Nepal’s segmented market is stretched to the global sphere. It has widened the participation of Nepali civil society, workers, youth and business community. It has also ignited fresh hope from the emerging peace, ecology and social movements and world social forums and helped Nepalis reclaim policy sovereignty to enable their representatives decide the type of political, economic and social progress they prefer. The competitive spirit of Nepali people, farms, markets and the state, however, requires a strong foundation of self-determination. Nepali civil society can help the leadership to articulate the policy sovereignty and help to define national priorities for action, seek the support of the international community and achieve the economy of scale through market efficiency, social integration and democracy.

Geopolitical flux
In a time of great geopolitical flux, the just pursuit of Nepali civil society for democracy deepening requires first, constitutionalisation of all actors and an improvement in the legitimacy of the state action. Second, social modernisation of the institutions of democracy, such as political parties, NGOs, public interest groups and the agencies of political socialization. Education of people about their rights and duties is a path to democracy consolidation. It musters the utility of positive and negative rights of Nepalis and their compliance to the rule of law.

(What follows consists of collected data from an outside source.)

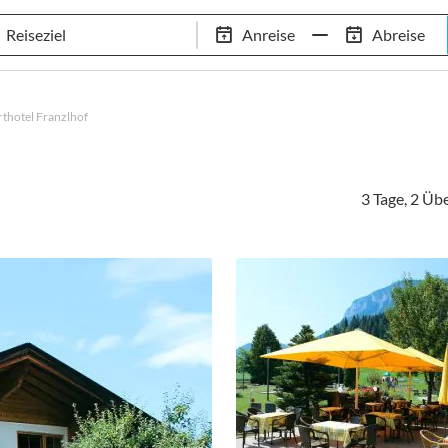
Tennis-Trainingslager
Empfehlungen
Services
Anreise
Abreise
 Standorte
97,8% Weiterempfehlungsrate
20+ Jahre Trainingsla
thotel Franzlhof
3 Tage, 2 Ü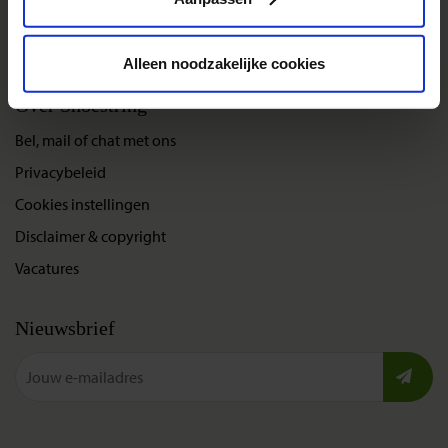
Gegarandeerde reizen
Nieuwe reizen
Alleen noodzakelijke cookies
Over Shoestring
Bel, mail of chat met ons
Privacybeleid
Cookies instellingen
Disclaimer & copyright
Vacatures
Nieuwsbrief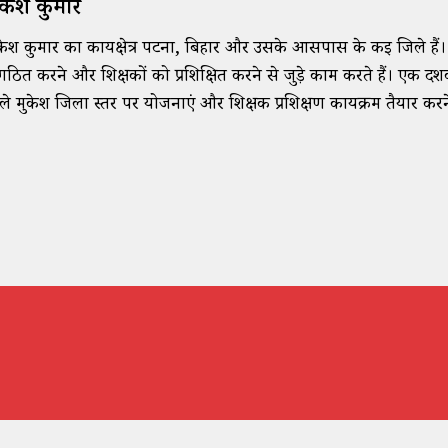
ुकेश कुमार
केश कुमार का कार्यक्षेत्र पटना, बिहार और उसके आसपास के कई जिले हैं। वे शि
गठित करने और शिक्षकों को प्रशिक्षित करने से जुड़े काम करते हैं। ए
ले मुकेश जिला स्तर पर योजनाएं और शिक्षक प्रशिक्षण कार्यक्रम तैयार करने 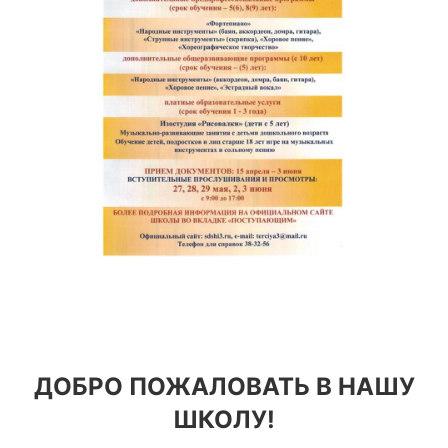
ДОБРО ПОЖАЛОВАТЬ В НАШУ
ШКОЛУ!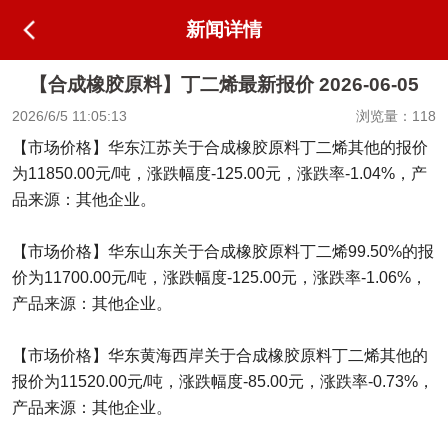
新闻详情
【合成橡胶原料】丁二烯最新报价 2026-06-05
2026/6/5 11:05:13
浏览量：118
【市场价格】华东江苏关于合成橡胶原料丁二烯其他的报价
为11850.00元/吨，涨跌幅度-125.00元，涨跌率-1.04%，产
品来源：其他企业。
【市场价格】华东山东关于合成橡胶原料丁二烯99.50%的报
价为11700.00元/吨，涨跌幅度-125.00元，涨跌率-1.06%，
产品来源：其他企业。
【市场价格】华东黄海西岸关于合成橡胶原料丁二烯其他的
报价为11520.00元/吨，涨跌幅度-85.00元，涨跌率-0.73%，
产品来源：其他企业。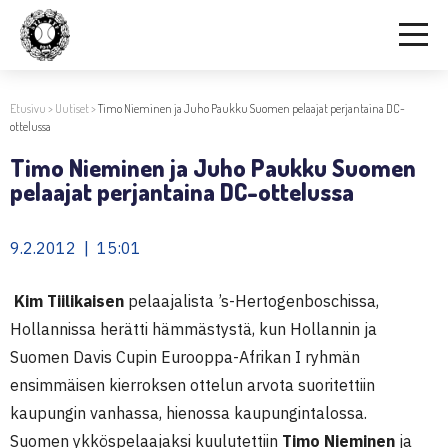
Etusivu
>
Uutiset
>
Timo Nieminen ja Juho Paukku Suomen pelaajat perjantaina DC-
ottelussa
Timo Nieminen ja Juho Paukku Suomen
pelaajat perjantaina DC-ottelussa
9.2.2012 | 15:01
Kim Tiilikaisen
pelaajalista ’s-Hertogenboschissa,
Hollannissa herätti hämmästystä, kun Hollannin ja
Suomen Davis Cupin Eurooppa-Afrikan I ryhmän
ensimmäisen kierroksen ottelun arvota suoritettiin
kaupungin vanhassa, hienossa kaupungintalossa.
Suomen ykköspelaajaksi kuulutettiin
Timo Nieminen
ja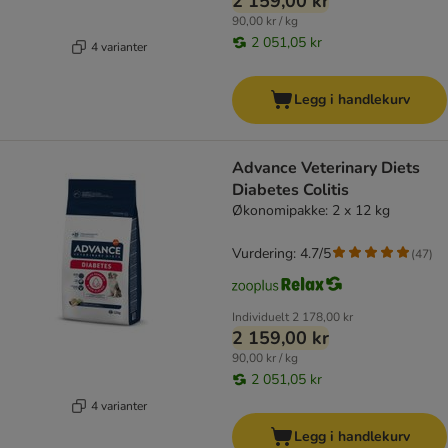
2 159,00 kr
90,00 kr / kg
2 051,05 kr
4 varianter
Legg i handlekurv
Advance Veterinary Diets
Diabetes Colitis
Økonomipakke: 2 x 12 kg
Vurdering: 4.7/5
(
47
)
Individuelt
2 178,00 kr
2 159,00 kr
90,00 kr / kg
2 051,05 kr
4 varianter
Legg i handlekurv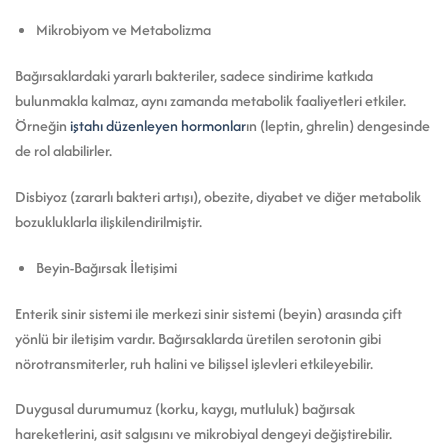
Mikrobiyom ve Metabolizma
Bağırsaklardaki yararlı bakteriler, sadece sindirime katkıda
bulunmakla kalmaz, aynı zamanda metabolik faaliyetleri etkiler.
Örneğin
iştahı düzenleyen hormonlar
ın (leptin, ghrelin) dengesinde
de rol alabilirler.
Disbiyoz (zararlı bakteri artışı), obezite, diyabet ve diğer metabolik
bozukluklarla ilişkilendirilmiştir.
Beyin-Bağırsak İletişimi
Enterik sinir sistemi ile merkezi sinir sistemi (beyin) arasında çift
yönlü bir iletişim vardır. Bağırsaklarda üretilen serotonin gibi
nörotransmiterler, ruh halini ve bilişsel işlevleri etkileyebilir.
Duygusal durumumuz (korku, kaygı, mutluluk) bağırsak
hareketlerini, asit salgısını ve mikrobiyal dengeyi değiştirebilir.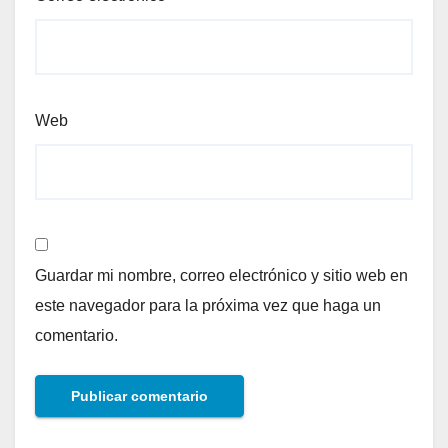
Web
Guardar mi nombre, correo electrónico y sitio web en
este navegador para la próxima vez que haga un
comentario.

Third, capturing the sovereignty of policy domain by civil society helps to enforce the accountability of governance and ownership of people thus mediating the top and the bottom. A robust means of mutual answerability of internal and external stakeholders must be built so that resources can be mobilised into priority sectors -- sustainable progress, infrastructural support and self-governance. Fourth, development of the linkages of micro and macro institutions of civil society can enable their efficiency in grasping the vision of the Constitution. A positive peace requires the framework of social justice where civil society groups with other stakeholders can enter into cooperative action for a just democratic order.

(Former Reader at the Department of Political Science, TU, Dahal writes on political and social issues.)